Description of the task:
Please report how many lines of the following entries hold the word "city", giving the number alone.

(Items from a data source)
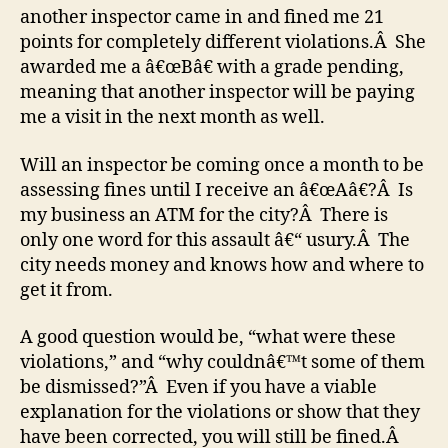
another inspector came in and fined me 21
points for completely different violations.Â She
awarded me a â€œBâ€ with a grade pending,
meaning that another inspector will be paying
me a visit in the next month as well.
Will an inspector be coming once a month to be
assessing fines until I receive an â€œAâ€?Â Is
my business an ATM for the city?Â There is
only one word for this assault â€“ usury.Â The
city needs money and knows how and where to
get it from.
A good question would be, “what were these
violations,” and “why couldnâ€™t some of them
be dismissed?”Â Even if you have a viable
explanation for the violations or show that they
have been corrected, you will still be fined.Â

Exercise output:
2